Открытия молекул происходили одновременно с развитием радиоастрономии. Поэтому по ним можно прослеживать совершенствование радиоприемников, позволявшее наблюдать все более коротковолновое излучение. Первой молекулой, которая была открыта в космосе по собственному излучению, была молекула гидроксида ОН, которая излучает на длине волны 18 см. Она была открыта в начале 60-х годов. Первые многоатомные молекулы — молекулы воды и аммиака — с длинами волн порядка сантиметров открыты в конце 60-х годов. В 1970 году была открыта первая углеродосодержащая молекула — молекула СО. Для нее требовались уже наблюдения в миллиметровом диапазоне. В 70-е годы были впервые открыты и более сложные органические соединения — формальдегид, метанол и другие. А совсем сложные многоатомные молекулы — это конец 90-х – начало 2000 годов.
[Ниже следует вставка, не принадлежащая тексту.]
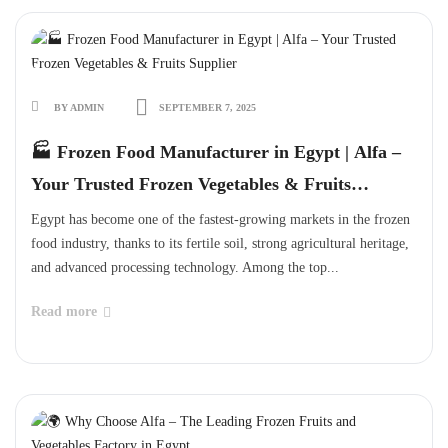
BY ADMIN
SEPTEMBER 7, 2025
🏭 Frozen Food Manufacturer in Egypt | Alfa –
Your Trusted Frozen Vegetables & Fruits
Supplier
Egypt has become one of the fastest-growing markets in the frozen
food industry, thanks to its fertile soil, strong agricultural heritage,
and advanced processing technology. Among the top...
Read more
При нашем нынешнем инструментарии, которым располагает человечество, этих органических молекул, которые удалось разглядеть, должно быть миллионы, десятки миллионов. То есть их очень много. Как оценивается их количество?
Самая обильная молекула в космосе — это, естественно, молекула, которая состоит из самого распространенного элемента, то есть, молекула водорода. Чтобы охарактеризовать содержание других молекул, используют обычно содержание относительно молекулы водорода. Содержание молекулы СО — простейшей углеродосодержащей молекулы — не превышает 10 в минус 4-й степени, то есть одна молекула на 10 тысяч молекул водорода. Для более сложных молекул, наподобие метанола и других не очень сложных органических соединений, характерны содержания, не превышающие одну миллионную: 10 в минус 6-й степени или в минус 7-й. Те молекулы, которые мы на сегодняшний день можем обнаруживать, имеют содержание относительно молекулярного водорода не менее 10 в минус 10-й, в минус 11-й степени. Осенью прошлого года начал работать очень большой телескоп субмиллиметрового диапазона, чувствительная многозеркальная система, которая располагается в чилийских Андах. С помощью этой системы станет возможным фиксировать молекулы, содержание которых относительно молекулярного водорода не превышает 10 в минус 13-й степени. То есть одну десятитриллионную часть!
Молекул этих относительно немного, но облака, в которых мы их наблюдаем, очень большие, очень массивные. Интересно, что когда в 1980-е годы в межзвездной среде была обнаружена молекула этилового спирта, одна из английских газет сообщила об этом именно в ключе ее количества. Они посчитали, какое количество тонн спирта находится в межзвездной среде, пересчитали это в количество пинт пива, посчитали, сколько миллиардов лет человечество могло бы этот спирт пить. Оказалось, что этого спирта хватит очень надолго.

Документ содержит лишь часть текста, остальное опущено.